A defesa do salário mínimo e dos direitos dos trabalhadores, inclusive quanto à sua previdência, são instrumentos fundamentais na construção de uma Nação que cada vez mais vem almejando o desenvolvimento econômico-social com erradicação da pobreza. A valorização do salário mínimo foi, e continuará sendo, um importante instrumento de valorização do trabalho e prosseguirá desempenhando um papel fundamental na concretização desse ideário.

Artigo publicado no Boletim Tributação & Cidadania. Brasília: ANFIP, n.2, dez/2010.
Notas:

1.Economista assessor técnico do Sindifisco Nacional. Artigo elaborado para o Boletim Tributação & Cidadania. n.2, dez/2010.

2.SABOIA, João. Salário mínimo e mercado de trabalho no Brasil no passado recente. In BALTAR, P.; DEDECCA, C.; KREIN, J.D. Salário Mínimo e Desenvolvimento. Campinas, SP: Unicamp, IE, 2005.

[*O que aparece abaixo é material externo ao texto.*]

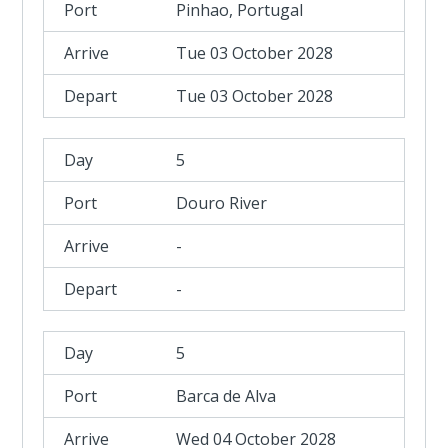
Pinhao, Portugal
Tue 03 October 2028
Tue 03 October 2028
5
Douro River
-
-
5
Barca de Alva
Wed 04 October 2028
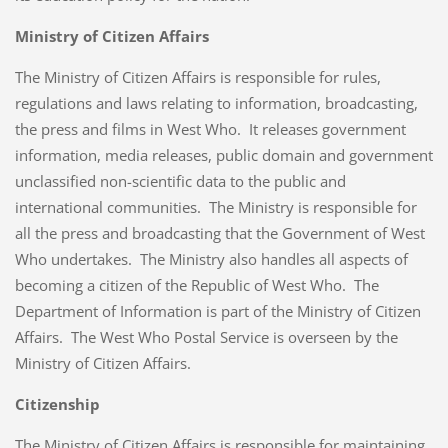
Ministry of Citizen Affairs
The Ministry of Citizen Affairs is responsible for rules,
regulations and laws relating to information, broadcasting,
the press and films in West Who. It releases government
information, media releases, public domain and government
unclassified non-scientific data to the public and
international communities. The Ministry is responsible for
all the press and broadcasting that the Government of West
Who undertakes. The Ministry also handles all aspects of
becoming a citizen of the Republic of West Who. The
Department of Information is part of the Ministry of Citizen
Affairs. The West Who Postal Service is overseen by the
Ministry of Citizen Affairs.
Citizenship
The Ministry of Citizen Affairs is responsible for maintaining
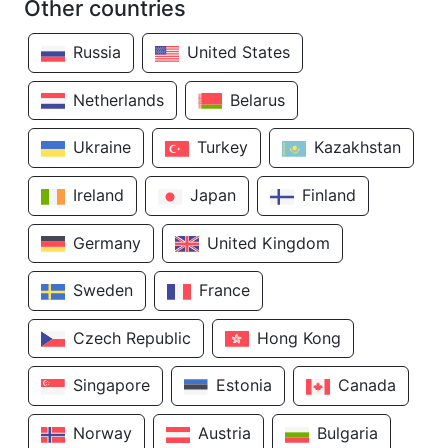
Other countries
Russia
United States
Netherlands
Belarus
Ukraine
Turkey
Kazakhstan
Ireland
Japan
Finland
Germany
United Kingdom
Sweden
France
Czech Republic
Hong Kong
Singapore
Estonia
Canada
Norway
Austria
Bulgaria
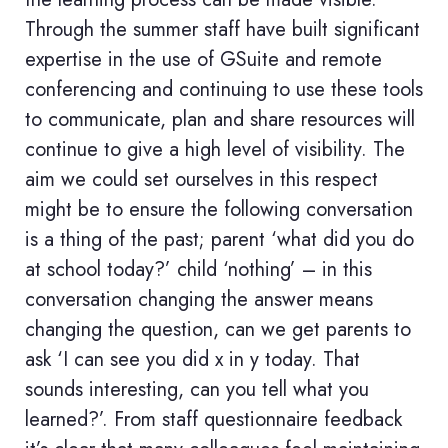
Through the summer staff have built significant
expertise in the use of GSuite and remote
conferencing and continuing to use these tools
to communicate, plan and share resources will
continue to give a high level of visibility. The
aim we could set ourselves in this respect
might be to ensure the following conversation
is a thing of the past; parent ‘what did you do
at school today?’ child ‘nothing’ – in this
conversation changing the answer means
changing the question, can we get parents to
ask ‘I can see you did x in y today. That
sounds interesting, can you tell what you
learned?’. From staff questionnaire feedback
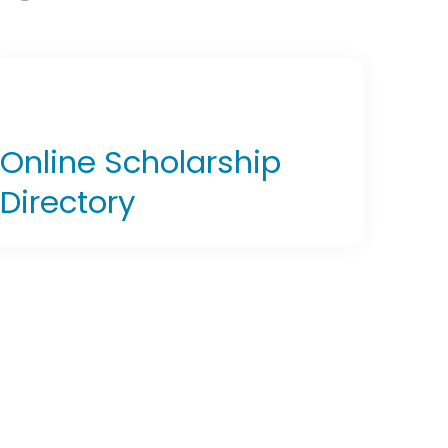
Online Scholarship
Directory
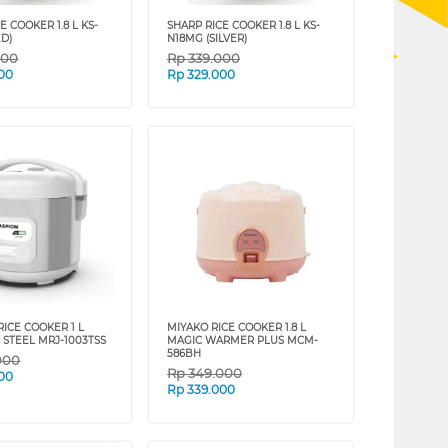
E COOKER 1.8 L KS-
SHARP RICE COOKER 1.8 L KS-
ED)
N18MG (SILVER)
000
Rp
339.000
00
Rp
329.000
ICE COOKER 1 L
MIYAKO RICE COOKER 1.8 L
 STEEL MRJ-1003TSS
MAGIC WARMER PLUS MCM-
586BH
000
Rp
349.000
00
Rp
339.000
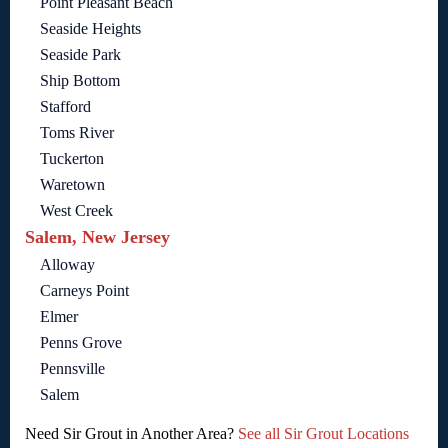
Point Pleasant Beach
Seaside Heights
Seaside Park
Ship Bottom
Stafford
Toms River
Tuckerton
Waretown
West Creek
Salem, New Jersey
Alloway
Carneys Point
Elmer
Penns Grove
Pennsville
Salem
Need Sir Grout in Another Area?
See all Sir Grout Locations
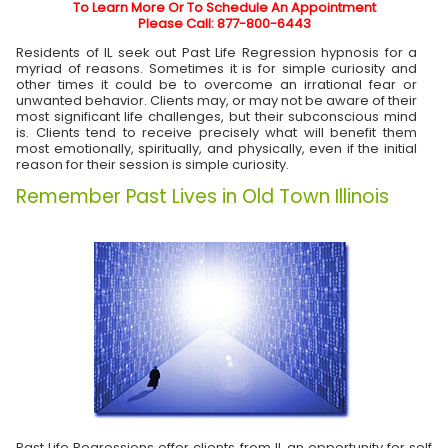
To Learn More Or To Schedule An Appointment
Please Call: 877-800-6443
Residents of IL seek out Past Life Regression hypnosis for a
myriad of reasons. Sometimes it is for simple curiosity and
other times it could be to overcome an irrational fear or
unwanted behavior. Clients may, or may not be aware of their
most significant life challenges, but their subconscious mind
is. Clients tend to receive precisely what will benefit them
most emotionally, spiritually, and physically, even if the initial
reason for their session is simple curiosity.
Remember Past Lives in Old Town Illinois
Past Life Regressions offer clients from
IL
an opportunity for self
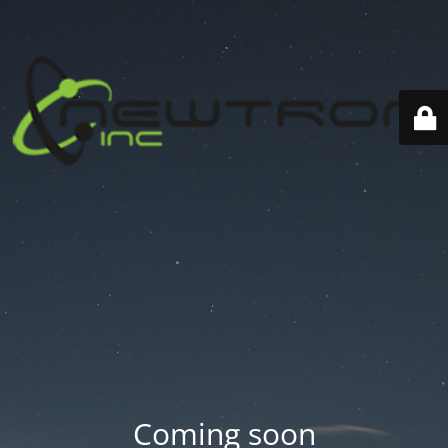
Coming soon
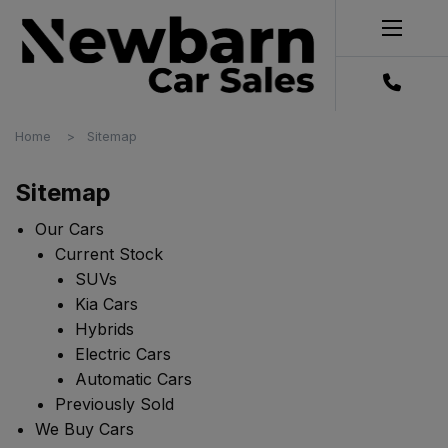
Home
Sitemap
Sitemap
Our Cars
Current Stock
SUVs
Kia Cars
Hybrids
Electric Cars
Automatic Cars
Previously Sold
We Buy Cars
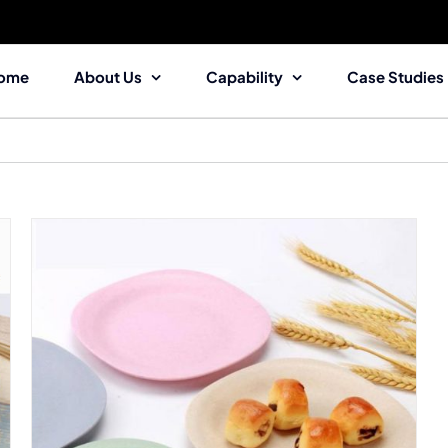
ome
About Us
Capability
Case Studies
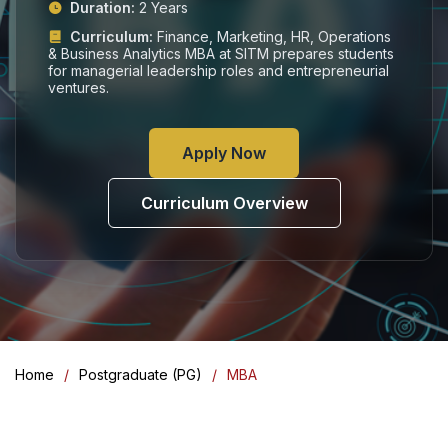
Duration:
2 Years
Curriculum:
Finance, Marketing, HR, Operations
& Business Analytics MBA at SITM prepares students
for managerial leadership roles and entrepreneurial
ventures.
Apply Now
Curriculum Overview
Home
Postgraduate (PG)
MBA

3.DAIN, Sulamis; MATIJASCIC, Milko. Finanças públicas, salário mínimo e seguridade social: as aparências enganam. In BALTAR, P.; DEDECCA, C.; KREIN, J.D. Salário Mínimo e Desenvolvimento. Campinas, SP: Unicamp, IE, 2005.

4.É comumente utilizado para calcular a desigualdade de distribuição de renda. Ele consiste em um número entre 0 e 1, onde 0 corresponde à completa igualdade de renda (onde todos têm a mesma renda) e 1 corresponde à completa desigualdade (onde uma pessoa tem toda a renda). Essas idéias estão muito bem colocadas no livro: Previdência social e salário mínimo: desenvolvimento econômico e social com valorização do trabalho. Disponível em: http://www.anfip.org.br/publicacoes/livros/includes/livros/arqs-pdfs/previ-2006.pdf

5.MARQUES, R.M. Salário mínimo, seguridade social e combate a pobreza. In BALTAR, P.; DEDECCA, C.; KREIN, J.D. Salário Mínimo e Desenvolvimento. Campinas, SP: Unicamp, IE, 2005.

6.Para efeito de cálculo o MPS considera a linha da pobreza como equivalente a ½ salário mínimo

7.ANFIP. Análise da Seguridade Social 2009. Brasília: Anfip, 2010.

8.ZOCKUN, M. H. O Atual sistema tributário brasileiro: um obstáculo ao crescimento econômico e à melhor distribuição de renda. In MARCOVITCH, J. Crescimento econômico e distribuição de renda. São Paulo: Editora da USP: Editora Senac São Paulo, 2007

9.Metodologia própria (Anfip).

10.Política de Valorização do Salário mínimo: considerações sobre o valor a vigorar a partir de 1º de janeiro de 2010. Nota Técnica nº 86, jan/2010.